In larger organizations with many products and teams, there is a lot of content available that could be further documented. Technical writers can see the potential of this and have aspirations to fully utilize all of this knowledge. And much like Paligo does with content reuse, make the knowledge as re-usable as possible for their colleagues and clients.

If we look at this in more detail and suggest a few examples, we could say that marketing teams have content that would benefit teams through awareness. Marketing is the department that can introduce specific content that may help the rest of the company. This not only expands the engagement of the technology, but also increases the value of the content.

When it comes to the support department, a good use of Paligo would be to create content about the most asked support queries, which in turn could help to bring down support tickets. And of course, when we consider engineers, UX developers, and field service teams, they all have valuable information that they could document through collaboration with the technical writing or knowledge management team.

The main benefit of having a documentation culture in your organization is that it allows for more efficiency overall. In addition, great documentation helps employees and clients learn more about your products and services. So, to review, implementing documentation software across the company helps:

  • Explain how to do tasks
  • Bring down support tickets
  • Share client info from the field directly back into the organization
  • Make key improvements
  • Puts information into the hands of people who need it to do their daily jobs.

And that’s even before mentioning how content can be further reused through the e-learning abilities of Paligo and added into an organization’s Learning Management System (LMS).

The above are great benefits, but creating this culture takes time, and it’s a big project with challenges.
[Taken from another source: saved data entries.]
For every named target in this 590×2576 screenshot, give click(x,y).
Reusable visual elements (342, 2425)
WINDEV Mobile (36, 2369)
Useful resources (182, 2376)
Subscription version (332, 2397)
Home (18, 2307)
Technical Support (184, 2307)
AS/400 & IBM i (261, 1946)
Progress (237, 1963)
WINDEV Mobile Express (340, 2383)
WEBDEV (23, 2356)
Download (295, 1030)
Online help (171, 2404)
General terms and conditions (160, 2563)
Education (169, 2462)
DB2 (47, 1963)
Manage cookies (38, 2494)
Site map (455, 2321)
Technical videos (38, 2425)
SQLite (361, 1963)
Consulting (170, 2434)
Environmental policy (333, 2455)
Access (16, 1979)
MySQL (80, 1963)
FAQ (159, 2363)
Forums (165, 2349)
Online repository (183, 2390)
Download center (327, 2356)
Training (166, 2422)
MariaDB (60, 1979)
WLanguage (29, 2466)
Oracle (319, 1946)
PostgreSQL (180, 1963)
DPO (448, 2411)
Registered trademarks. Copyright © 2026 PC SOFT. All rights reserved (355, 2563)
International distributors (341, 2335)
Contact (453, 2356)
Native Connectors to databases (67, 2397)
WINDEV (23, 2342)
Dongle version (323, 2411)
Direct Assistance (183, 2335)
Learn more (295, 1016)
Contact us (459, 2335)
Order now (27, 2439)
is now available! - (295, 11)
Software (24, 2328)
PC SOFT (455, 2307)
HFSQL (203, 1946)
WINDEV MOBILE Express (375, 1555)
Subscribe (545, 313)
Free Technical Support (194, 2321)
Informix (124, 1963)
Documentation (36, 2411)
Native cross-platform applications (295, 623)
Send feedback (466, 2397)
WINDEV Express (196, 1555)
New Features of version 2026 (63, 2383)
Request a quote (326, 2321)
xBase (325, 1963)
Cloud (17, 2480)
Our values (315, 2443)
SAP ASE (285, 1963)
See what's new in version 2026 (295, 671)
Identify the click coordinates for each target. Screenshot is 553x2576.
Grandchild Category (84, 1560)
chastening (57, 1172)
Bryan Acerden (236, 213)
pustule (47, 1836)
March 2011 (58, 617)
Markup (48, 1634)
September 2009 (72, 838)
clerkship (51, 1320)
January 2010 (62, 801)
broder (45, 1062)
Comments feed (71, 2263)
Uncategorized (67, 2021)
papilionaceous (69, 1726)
During a conversation with a client last week, he confirmed that this is down to a cultural, functional and mindset change. The documentation team traditionally writes the content in their company, and their roles are clearly defined. To change a culture, you have to show the value of the change to the participants, and this starts at the top level down. Some questions that are necessary to ask: Do field service engineers have time and resources for writing documentation? Is this an additional task in their job role? Does the marketing team need to learn another software platform for creating content?

The functionality exists in documentation platforms like Paligo, but how does an organization start to create this culture? What are the steps they need to take? This is an evolving project for many clients, and from my own perspective I believe it will take time. However, I feel that relationship building, guidance, support and advocacy with clients is the most important piece of the puzzle to begin this journey and help them discover how to further develop their use of Paligo. It’s a big project, but one with so many benefits.